Our experience in deploying in-house pipelines under ISO 15189 accreditation has underscored the importance of rigorous development practices and traceability. All tools and custom scripts are versioned using Git, and changes are tracked through pull requests and structured code review. Every production release is associated with a changelog, and all parameter settings and reference files used during clinical runs are archived in immutable configurations. The use of containerization, primarily via Singularity, which is compatible with HPC environments, has proven essential for ensuring identical results across environments, a prerequisite for re-accreditation and external audits.

To support continuous integration and deployment, we have implemented automated test suites covering both unit-level validation of individual pipeline modules and integration-level checks using synthetic and well-characterized reference datasets. This approach allows us to detect regressions early, validate infrastructure updates, and minimize downtime during production transitions. Promoting pipeline changes from development to clinical production is governed by a formal approval workflow, which includes performance benchmarking, documentation updates, and review by a multidisciplinary team.

Importantly, we propose:

Immutable configuration tracking, where every analysis run is associated with a fixed pipeline version, tool versions, and parameters.
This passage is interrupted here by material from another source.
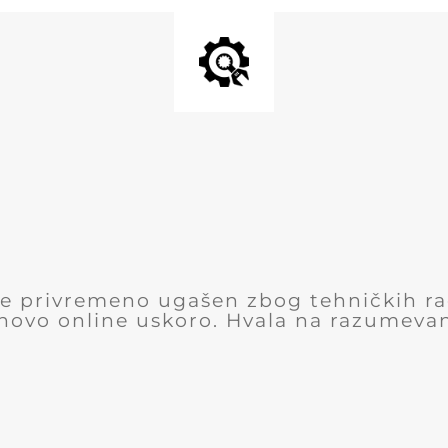
 je privremeno ugašen zbog tehničkih r
novo online uskoro. Hvala na razumevan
Automated unit and integration testing for all pipeline components, ensuring that updates or infrastructure changes do not introduce regressions.

Reference dataset benchmarking to regularly evaluate the pipeline against synthetic or known truth sets (e.g., Genome in a Bottle, synthetic mixtures), thereby safeguarding analytical performance.

Clear separation between development and production environments, with a formal promotion workflow when pipeline changes are validated and ready for deployment.

Data provenance mechanisms (e.g., checksums, sample lineage tracking) to ensure that outputs can be backtracked to raw data and initial parameters.

Furthermore, harmonization with external clinical guidelines should be embedded where applicable, particularly at the variant filtration and prioritization stages.

5. Conclusions

The BabyDetect project demonstrates that tNGS-based newborn screening is a reliable and scalable approach to detect treatable rare diseases not covered by conventional methods. Our validated workflow achieves high sensitivity and precision, with robust QC ensuring reproducibility across thousands of samples. Automation and panel optimization have improved efficiency and coverage. By focusing on clinically actionable variants, we balance diagnostic yield with manageable interpretation workload.